Percentages (grades 9-12) In this interactive activity, students can enter any two of these three numbers: the whole, the part, and the percentage. The missing number is not only calculated but the relationship among the three is illustrated as a colored section of both a circle and a rectangle. The exercise is an excellent help to understanding the meaning of percentage.

Majority vote: what percentage does it take to win a vote? This problem challenges students' understanding of percentage. Two solutions are available, plus hints for getting started. Clicking on "Try these" leads to different but similar problems on percentage. Questions under "Did you know?" include Can you have a percentage over 100? and When can you add, subtract, multiply, or divide percentages? These questions can lead to interesting math conversations.

Perplexing percentages: so how much does it cost? A problem straight from the mall! Here is a rack of clothing, originally on sale for 30 percent off the original price, but now discounted by an additional 50 percent. Is the new price actually 80 percent of the original price? Two complete solutions are set out, and several more problems in the shopping scenario are offered under "Try these."

Math-Kitecture Math-Kitecture is about using architecture to do math (and vice versa). The author provides activities that engage students in doing real-life architecture while learning estimation, measuring skills, proportion, and ratios. In Floor Plan Your Classroom, for example, students make a rough sketch of the classroom, followed by a more exact scale drawing.

Scaling the pyramids Students compare the Great Pyramid to such modern structures as the Statue of Liberty and the Eiffel Tower. The site contains all the information needed, including a template, to construct a scale model of the Great Pyramid. In other activities, they must find the scale heights for the tallest building in their neighborhood and create models for two other pyramids, given only their dimensions. A beautifully illustrated site!

Figure and Ratio of Area A page shows two side-by-side grids, each with a blue rectangle inside. Students can change the height and width of these blue rectangles and then see how their ratios compare — not only of height and width but also, most important, of area. The exercise becomes most impressive visually when a tulip is placed inside the rectangles. As the rectangles' dimensions are changed, the tulips grow tall and widen or shrink and flatten. An excellent visual!

What's round, hard, and sold for 3 million dollars? This activity challenges students to determine which is worth more today: Babe Ruth's 1927 home-run record-breaking ball or Mark McGwire's 70th home-run record-breaking ball that sold in 1999 for three million dollars. The activity involves compound interest and rate of change.

Grid and Percent It Using a 10 x 10 grid, students first represent simple percents, then move to percents less than 1 and greater than 100. Problems involving percent increase and decrease are illustrated on grids, offering visuals that reinforce the instruction in this one-period lesson.

Scaling Away For this one-period lesson, students bring to class either a cylinder or a rectangular prism, and their knowledge of how to find surface area and volume. They apply a scale factor to these dimensions and investigate how the scaled-up model has changed from the original. Activity sheets and overheads are included, as well as a complete step-by-step procedure and questions for class discussion.
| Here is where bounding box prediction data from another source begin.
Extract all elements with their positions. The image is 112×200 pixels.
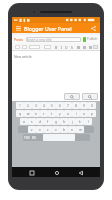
button[interactable]: 7 [64,102,72,109]
staticText: Insert a new title [26,38,52,42]
staticText: p [91,112,93,116]
staticText: r [43,112,45,116]
staticText: 0 [91,104,93,108]
button[interactable]: w [24,110,32,117]
staticText: l [88,120,89,124]
button[interactable]: Zoom out [64,93,80,100]
button[interactable]: Open navigation menu [15,25,22,32]
button[interactable]: l [84,118,92,125]
staticText: e [35,112,37,116]
button[interactable]: b [60,126,68,133]
button[interactable]: k [76,118,84,125]
staticText: New article [14,54,32,59]
button[interactable]: h [60,118,68,125]
button[interactable]: g [52,118,60,125]
button[interactable]: m [76,126,84,133]
button[interactable]: c [44,126,52,133]
staticText: v [55,128,57,132]
button[interactable]: x [36,126,44,133]
button[interactable]: f [44,118,52,125]
button[interactable]: 2 [24,102,32,109]
button[interactable]: e [32,110,40,117]
button[interactable]: 6 [56,102,64,109]
button[interactable]: Text style [15,45,20,49]
button[interactable]: t [48,110,56,117]
button[interactable]: More tools [93,45,98,49]
staticText: m [79,128,82,132]
button[interactable]: Share [89,24,97,32]
staticText: 8 [75,104,77,108]
button[interactable]: 3 [32,102,40,109]
button[interactable]: y [56,110,64,117]
button[interactable]: Format [88,45,92,49]
button[interactable]: 5 [48,102,56,109]
staticText: 5 [51,104,53,108]
button[interactable]: 9 [80,102,88,109]
button[interactable]: Font size [44,45,51,49]
button[interactable]: B [55,45,58,49]
button[interactable]: s [28,118,36,125]
staticText: 3 [35,104,37,108]
button[interactable]: Recent apps [27,168,36,177]
button[interactable]: d [36,118,44,125]
button[interactable]: Format [76,45,80,49]
button[interactable]: r [40,110,48,117]
button[interactable]: 0 [88,102,96,109]
button[interactable]: v [52,126,60,133]
button[interactable]: n [68,126,76,133]
button[interactable]: I [60,45,63,49]
staticText: q [19,112,21,116]
staticText: 9 [83,104,85,108]
button[interactable]: S [70,45,73,49]
staticText: 4 [43,104,45,108]
staticText: b [63,128,65,132]
staticText: h [63,120,65,124]
staticText: EN [32,136,36,140]
button[interactable]: o [80,110,88,117]
staticText: s [31,120,33,124]
button[interactable]: q [16,110,24,117]
staticText: Publish [87,37,98,41]
staticText: w [27,112,30,116]
staticText: 1 [19,104,21,108]
button[interactable]: p [88,110,96,117]
button[interactable]: z [28,126,36,133]
button[interactable]: Font family [29,45,40,49]
button[interactable]: Insert a new title [26,37,81,42]
button[interactable]: Home [52,168,61,177]
staticText: 2 [27,104,29,108]
staticText: a [23,120,25,124]
button[interactable]: j [68,118,76,125]
button[interactable]: 4 [40,102,48,109]
staticText: i [76,112,77,116]
staticText: n [71,128,73,132]
staticText: U [65,45,68,49]
staticText: f [47,120,49,124]
button[interactable]: Format [82,45,86,49]
staticText: I [61,45,63,49]
button[interactable]: 8 [72,102,80,109]
button[interactable]: u [64,110,72,117]
staticText: o [83,112,85,116]
staticText: c [47,128,49,132]
button[interactable]: Back [76,168,85,177]
staticText: k [79,120,81,124]
button[interactable]: Text style [22,45,27,49]
button[interactable]: a [20,118,28,125]
staticText: t [51,112,53,116]
staticText: S [71,45,73,49]
button[interactable]: 1 [16,102,24,109]
button[interactable]: i [72,110,80,117]
button[interactable]: U [65,45,68,49]
button[interactable]: Publish [83,37,86,42]
button[interactable]: New article [12,51,100,101]
button[interactable]: EN [31,134,37,141]
button[interactable]: ?123 [23,134,31,141]
button[interactable]: Zoom in [82,93,98,100]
Cylinders and Scale Activity Using a film canister as a pattern, students create a paper cylinder. They measure its height, circumference, and surface area, then scale up by doubling and even tripling the linear dimensions. They can track the effect on these measurements, on the surface area, and finally on the amount of sand that fits into each module (volume). The lesson is carefully described and includes handouts.